Since Will has been out of the classroom for a year, speaking, writing, and consulting, EdWeek's choice to cite Huffaker here is enough to give one pause. Time for a relevance gut-check.  If nothing else, this serves to reinforce Will's assertion that our current systems are resistant to change---"We are just so stuck in the system of control"----and highlights that the message is going out to two different audiences in very different ways. There's an edublogosphere teeming with enthusiasts, evangelizers, integrators, and adopters who get it---and then there's everybody else. Right? Right? Clay Burell takes on the mantle of skepticism with an as-usual intelligent, fearless, and wonderfully dyspeptic criticism of the edublogosphere "echo chamber" syndrome: 

There's something of the Caste System in the edublogospyramid that says "Vanity, vanity, all is vanity" to me as well. Have you noticed how the admin edubloggers seem to sequester themselves in the admin edublogosphere, while the EdTech bloggers echo in their level, and rarely pipe in with actual teachers? Maybe I'm wrong, but that's my impression. And it's not surprising: institutional habits die hard, and transplant easy. It's not much of a leap from the physical building to the virtual space for 20th Century power structures. The "democratic" nature of the blogosphere is illusory to some degree.

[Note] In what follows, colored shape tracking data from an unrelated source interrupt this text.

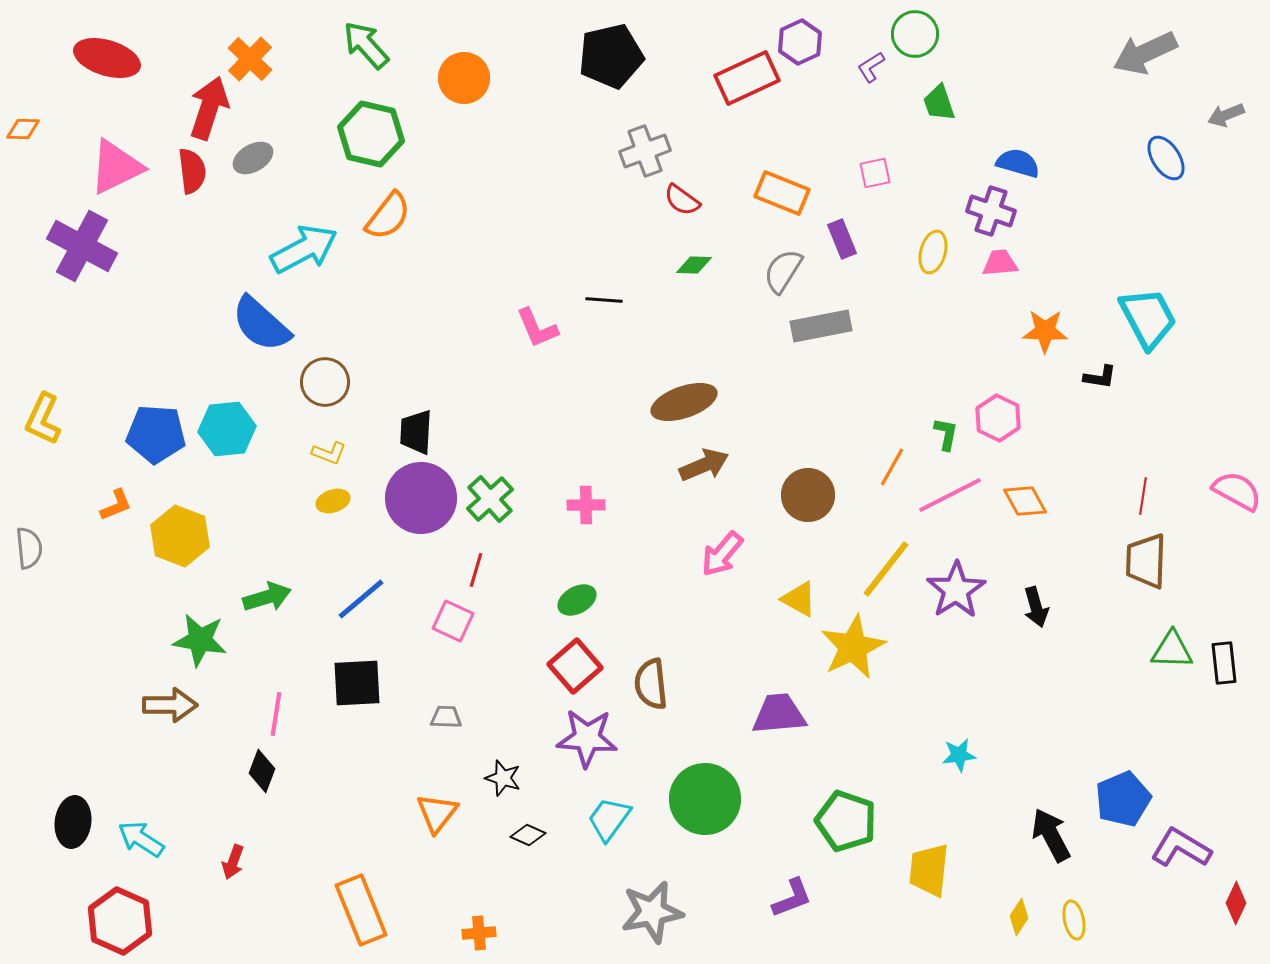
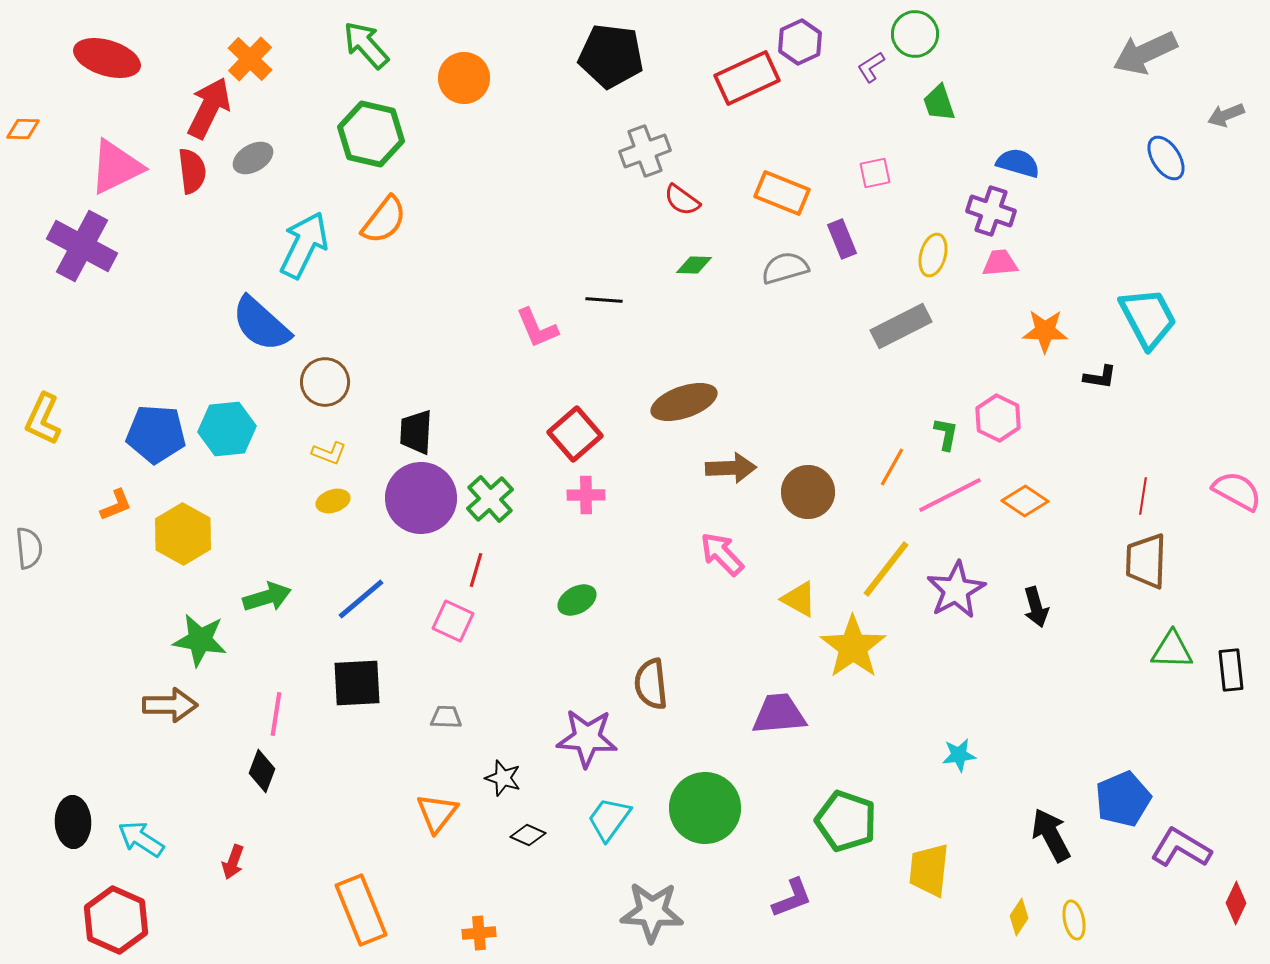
black pentagon at (611, 56): rotated 20 degrees clockwise
red arrow at (209, 108): rotated 8 degrees clockwise
orange semicircle at (388, 216): moved 4 px left, 4 px down
cyan arrow at (304, 249): moved 4 px up; rotated 36 degrees counterclockwise
yellow ellipse at (933, 252): moved 3 px down
gray semicircle at (783, 271): moved 2 px right, 3 px up; rotated 42 degrees clockwise
gray rectangle at (821, 326): moved 80 px right; rotated 16 degrees counterclockwise
brown arrow at (704, 465): moved 27 px right, 3 px down; rotated 21 degrees clockwise
brown circle at (808, 495): moved 3 px up
orange diamond at (1025, 501): rotated 27 degrees counterclockwise
pink cross at (586, 505): moved 10 px up
yellow hexagon at (180, 536): moved 3 px right, 2 px up; rotated 8 degrees clockwise
pink arrow at (722, 554): rotated 96 degrees clockwise
purple star at (956, 590): rotated 4 degrees clockwise
yellow star at (853, 647): rotated 10 degrees counterclockwise
black rectangle at (1224, 663): moved 7 px right, 7 px down
red square at (575, 666): moved 232 px up
green circle at (705, 799): moved 9 px down
black ellipse at (73, 822): rotated 9 degrees counterclockwise
gray star at (652, 912): rotated 14 degrees clockwise
red hexagon at (120, 921): moved 4 px left, 1 px up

And he questions the notion of blogs as instructional silver bullets:

I've been thinking about student blogging, too--from a teacher's point of view. I'm no expert, so this is not a judgment, but rather an observation: student blogging in itself is nothing to cheer about. Lousy student blogging is just lousy writing--virtual graffiti of the worst sort. Lousy blogging assignments--blogs as new bottles for sour milk, just a "non-traditional way to turn in traditional homework"--are also nothing to cheer about. . . .

EdWeek's message seems to be geared for an audience that's living in 2004---an eternity ago given what Moore, Metcalfe, Reed, and a pack of other "lawmakers" have said about exponential growth. This is reason to question its relevance.

On the other hand, the edublogosphere's messages don't seem to be making it out of the echo chamber. This is reason to question their relevance.